Writing for me has been an intuitive adventure. It first kicked off when I was a teenager; the need and struggle to place myself and where I was; to find something in my life to hold on to. Sounds a bit dramatic, but that was the genesis.
Why I write
Words can offer us a means to place ourselves within our own worlds, when perhaps you don’t feel well placed. Welsh poet Gwyneth Lewis calls this a “sacred place, where I allow myself to express my true feelings.”
Poetry offers this self-private room, where words are the outlet and the poems can find balance, meaning and say things that might seem ordinarily, in one’s daily life, unsayable. The words become a mirror to your life.
Talking specifically about my pamphlet Black Knight, all those previous years are in it – many, many years of clandestine writing.
It started taking real shape around eight years ago after I’d done an adult learning poetry course through Bristol University with Totnes poet Julie-ann Rowell. That was actually the point when I started to take my own writing seriously, because someone else, who I respected, took it seriously.
I’ll use that word again and I realise now, without good mirroring it’s quite easy to neglect those things we might have a talent or gift for.
The course in 2008 with Julie-ann was a moment of change. Finally I took some self-responsibility towards my writing. Sadly, I’ve been very good at self-sabotaging, a bit of an expert, which is, to put it another way, and again drawing on poet Gwyneth Lewis from her Sunbathing in the Rain, “I do have a responsibility for the maintenance of the gift.” Previous to 2008 I’d never quite respected my responsibility towards the gift. I’d let the writing flounder as much as I’d let it happen.
Black Knight really is the result of me responding to the ‘call’, and finally embracing it and actually working at it before it’s too late to do something about it.

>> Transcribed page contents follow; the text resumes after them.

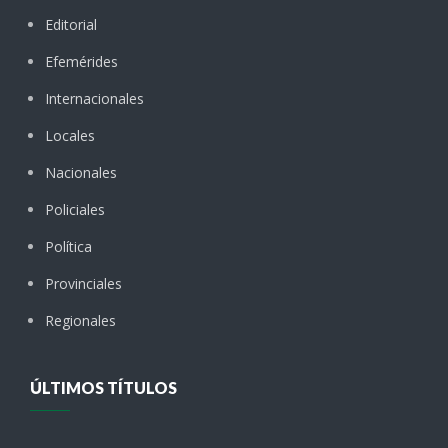
Editorial
Efemérides
Internacionales
Locales
Nacionales
Policiales
Política
Provinciales
Regionales
ÚLTIMOS TÍTULOS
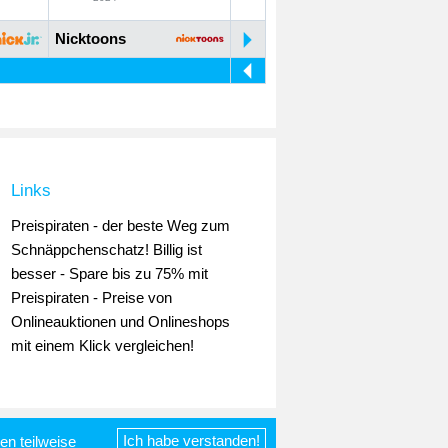
Nicktoons
Links
Preispiraten - der beste Weg zum
Schnäppchenschatz! Billig ist
besser - Spare bis zu 75% mit
Preispiraten - Preise von
Onlineauktionen und Onlineshops
mit einem Klick vergleichen!
Ich habe verstanden!
n teilweise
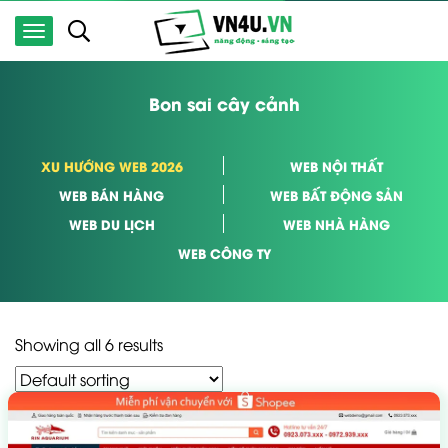
Bon sai cây cảnh
XU HƯỚNG WEB 2026
WEB NỘI THẤT
WEB BÁN HÀNG
WEB BẤT ĐỘNG SẢN
WEB DU LỊCH
WEB NHÀ HÀNG
WEB CÔNG TY
Showing all 6 results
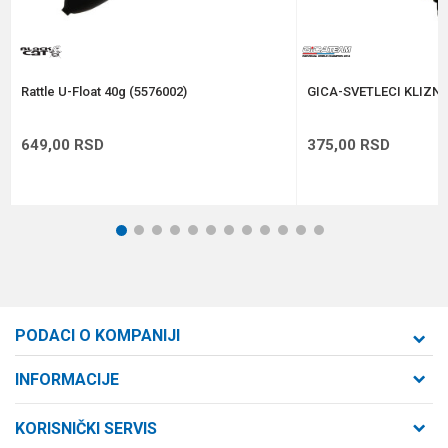
Anti-spam zaštita - izračunajte koliko je 2 + 3 :
POŠALJI
Rattle U-Float 40g (5576002)
GICA-SVETLECI KLIZNI
649,00
RSD
375,00
RSD
1
2
3
4
5
6
7
8
9
10
11
12
PODACI O KOMPANIJI
Formaxstore d.o.o
INFORMACIJE
O nama
Cara Dušana 47
KORISNIČKI SERVIS
21000 Novi Sad, Srbija
Zaposlenje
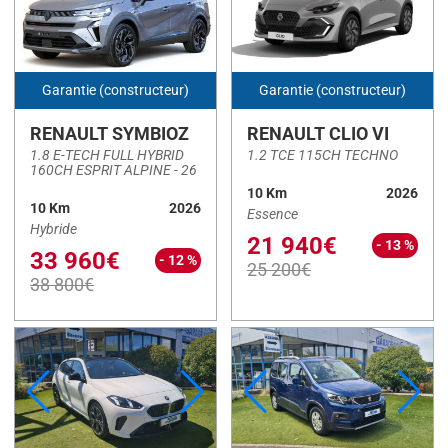
KUGA
(1)
LEON ST
(1)
MACAN
(1)
Garantie (constructeur)
Garantie (constructeur)
MASTER IV FG
(1)
RENAULT SYMBIOZ
RENAULT CLIO VI
MEGANE IV
(16)
1.8 E-TECH FULL HYBRID
1.2 TCE 115CH TECHNO
160CH ESPRIT ALPINE - 26
MG3
(1)
10 Km
2026
MINI
(1)
10 Km
2026
Essence
Hybride
21 940€
MOKKA
(2)
- 13 %
33 960€
- 12 %
25 200€
Navara
(12)
38 800€
Niro
(4)
PARTNER
(1)
Rifter
(1)
SANDERO
(1)
SERIE 1
(2)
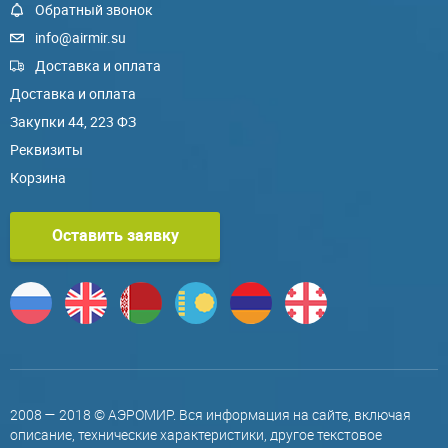
Обратный звонок
info@airmir.su
Доставка и оплата
Доставка и оплата
Закупки 44, 223 ФЗ
Реквизиты
Корзина
Оставить заявку
2008 — 2018 © АЭРОМИР. Вся информация на сайте, включая
описание, технические характеристики, другое текстовое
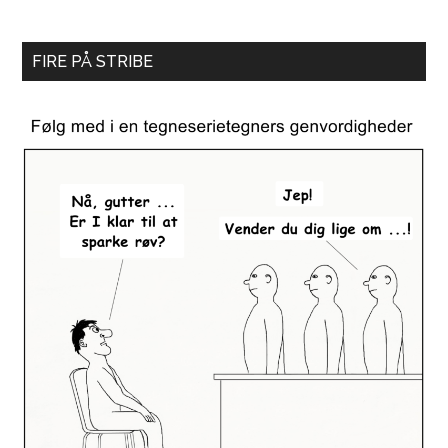
FIRE PÅ STRIBE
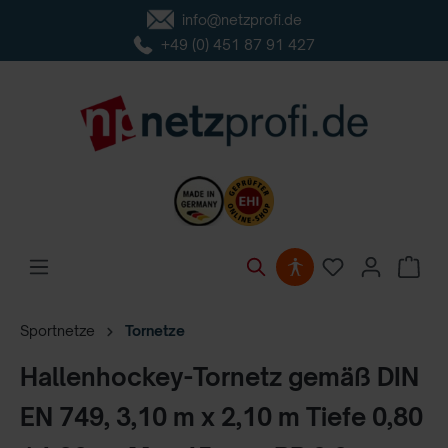
info@netzprofi.de
inhalt springen
+49 (0) 451 87 91 427
Sportnetze
Tornetze
Hallenhockey-Tornetz gemäß DIN
EN 749, 3,10 m x 2,10 m Tiefe 0,80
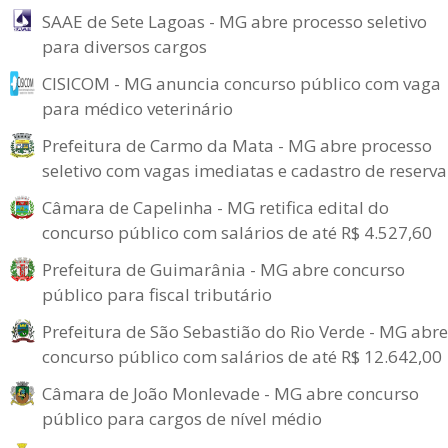
SAAE de Sete Lagoas - MG abre processo seletivo
para diversos cargos
CISICOM - MG anuncia concurso público com vaga
para médico veterinário
Prefeitura de Carmo da Mata - MG abre processo
seletivo com vagas imediatas e cadastro de reserva
Câmara de Capelinha - MG retifica edital do
concurso público com salários de até R$ 4.527,60
Prefeitura de Guimarânia - MG abre concurso
público para fiscal tributário
Prefeitura de São Sebastião do Rio Verde - MG abre
concurso público com salários de até R$ 12.642,00
Câmara de João Monlevade - MG abre concurso
público para cargos de nível médio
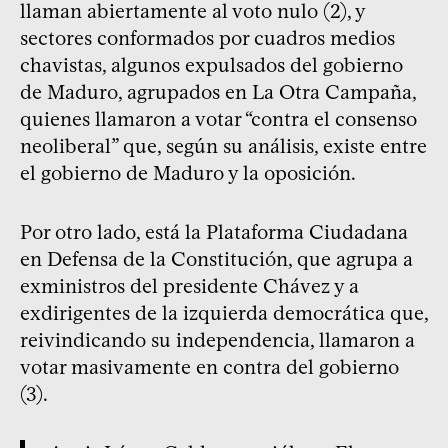
llaman abiertamente al voto nulo (2), y
sectores conformados por cuadros medios
chavistas, algunos expulsados del gobierno
de Maduro, agrupados en La Otra Campaña,
quienes llamaron a votar “contra el consenso
neoliberal” que, según su análisis, existe entre
el gobierno de Maduro y la oposición.
Por otro lado, está la Plataforma Ciudadana
en Defensa de la Constitución, que agrupa a
exministros del presidente Chávez y a
exdirigentes de la izquierda democrática que,
reivindicando su independencia, llamaron a
votar masivamente en contra del gobierno
(3).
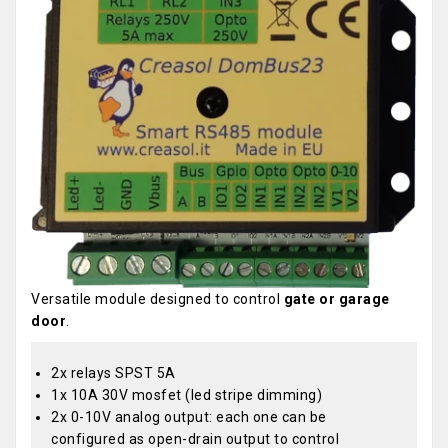
Versatile module designed to control
gate or garage
door
.
2x relays SPST 5A
1x 10A 30V mosfet (led stripe dimming)
2x 0-10V analog output: each one can be
configured as open-drain output to control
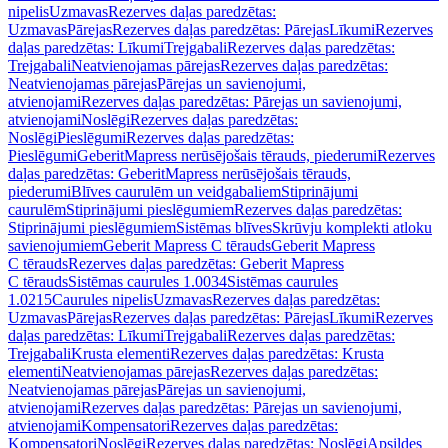
nipelis
Uzmavas
Rezerves daļas paredzētas:
Uzmavas
Pārejas
Rezerves daļas paredzētas: Pārejas
Līkumi
Rezerves
daļas paredzētas: Līkumi
Trejgabali
Rezerves daļas paredzētas:
Trejgabali
Neatvienojamas pārejas
Rezerves daļas paredzētas:
Neatvienojamas pārejas
Pārejas un savienojumi,
atvienojami
Rezerves daļas paredzētas: Pārejas un savienojumi,
atvienojami
Noslēgi
Rezerves daļas paredzētas:
Noslēgi
Pieslēgumi
Rezerves daļas paredzētas:
Pieslēgumi
GeberitMapress nerūsējošais tērauds, piederumi
Rezerves
daļas paredzētas: GeberitMapress nerūsējošais tērauds,
piederumi
Blīves caurulēm un veidgabaliem
Stiprinājumi
caurulēm
Stiprinājumi pieslēgumiem
Rezerves daļas paredzētas:
Stiprinājumi pieslēgumiem
Sistēmas blīves
Skrūvju komplekti atloku
savienojumiem
Geberit Mapress C tērauds
Geberit Mapress
C tērauds
Rezerves daļas paredzētas: Geberit Mapress
C tērauds
Sistēmas caurules 1.0034
Sistēmas caurules
1.0215
Caurules nipelis
Uzmavas
Rezerves daļas paredzētas:
Uzmavas
Pārejas
Rezerves daļas paredzētas: Pārejas
Līkumi
Rezerves
daļas paredzētas: Līkumi
Trejgabali
Rezerves daļas paredzētas:
Trejgabali
Krusta elementi
Rezerves daļas paredzētas: Krusta
elementi
Neatvienojamas pārejas
Rezerves daļas paredzētas:
Neatvienojamas pārejas
Pārejas un savienojumi,
atvienojami
Rezerves daļas paredzētas: Pārejas un savienojumi,
atvienojami
Kompensatori
Rezerves daļas paredzētas:
Kompensatori
Noslēgi
Rezerves daļas paredzētas: Noslēgi
Apsildes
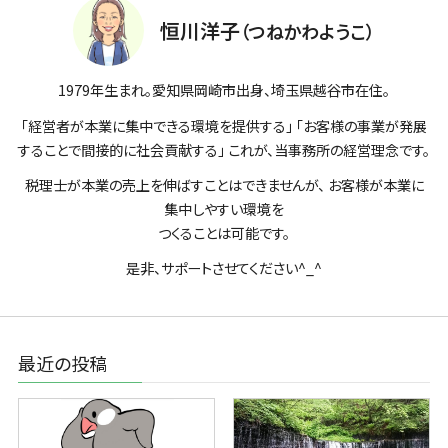
恒川洋子
（つねかわようこ）
1979年生まれ。愛知県岡崎市出身、埼玉県越谷市在住。
「経営者が本業に集中できる環境を提供する」 「お客様の事業が発展
することで間接的に社会貢献する」 これが、当事務所の経営理念です。
税理士が本業の売上を伸ばすことはできませんが、 お客様が本業に
集中しやすい環境を
つくることは可能です。
是非、サポートさせてください^_^
最近の投稿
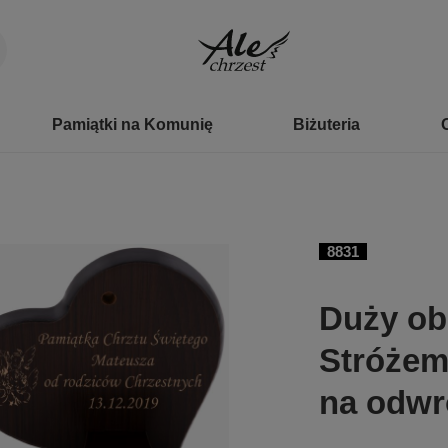
Pamiątki na Komunię
Biżuteria
8831
Duży ob
Stróżem
na odwr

I decided I couldn’t carry on letting it sleep lifelessly in me and then die. The poems for Black Knight come from this period when I started to graft and push beyond beginnings. It was about the writing and also a personal thing, a statement and a commitment saying this is what I’m about.
In that sense I think the pamphlet is declarative. There’s a new relationship hidden in there too amongst the scenery and also an acceptance of bloodline; a painful one with my father.
What I write
In terms of themes, the collection draws on two preoccupations or prisms; relationships and then my deeper sense and need for geographical topographical location which draws on a sense of place and the natural world. For me there is very much an interaction between the two, but this subject matter hasn’t been arrived at deliberately. It’s just the way it is for me.
I don’t think I’m capable of writing deliberate poems. In a good way, the poems happened inevitably, which I think is in line with what Seamus Heaney says; you’ve got to write without self-consciousness.
The themes, though, are just a reflection of a sensibility I have that comes to light sometimes, of being alive in the natural universe.
I find the natural world a huge store for correspondences and I’m curious about the interplay between the private subjective and this huge living cosmos, the universe, of which our consciousness is a part.
Like I say, it feels like a sensibility. I try and stay open to that, both of my own processes as a human being and the bigger on-going processes of sun, Earth, seasons, plant, bird life and so on happening around me and outside my back door.
In this way I try and keep the pores open and take it all in – Blake’s idea that we should “see heaven in a wild flower.” I feel whole as a human being when the two can be brought together in some way; can touch and spark, when the psyche can find those images ‘out there’ in the natural world that can name its sense of itself and the interplay ‘of the big’ that sometimes we can feel a part of.
How I write
In terms of structuring the pamphlet, it was a case of reviewing quite a strong period of new work. It was a bit like I had in my creative garden a load of fallen leaves and I just went about gathering together the ones that seemed most beautiful.
In that sense I wasn’t really writing for the pamphlet – in fact, after having got nil response after a few years’ attempts at pamphlet competitions I’d given up thinking about pamphlets – and this probably helped. I was just writing poems and trying to get them published. And thinking that maybe one day I’d go for the pamphlet or book.
But actually I wasn’t in any rush. For me, when the poems started to get published I worried less about the need for having a pamphlet. Publication felt like its own reward. So Black Knight is really just a bundle of closely connected fallen leaves pretty much off the same tree; that new relationship and the death of my father.
My full-length collection A Watchful Astronomy comes out with Seren next year, and will extend on from this starting point. And some of the poems for that book have moved on too, just as I have.
Paul Deaton’s poems appear in The Spectator, PN Review, The London Magazine, The Dark Horse Magazine, Gutter Magazine and anthologies. His debut poetry pamphlet Black Knight was published by Eyewear in March 2016. A Watchful Astronomy will be published by Seren in 2017.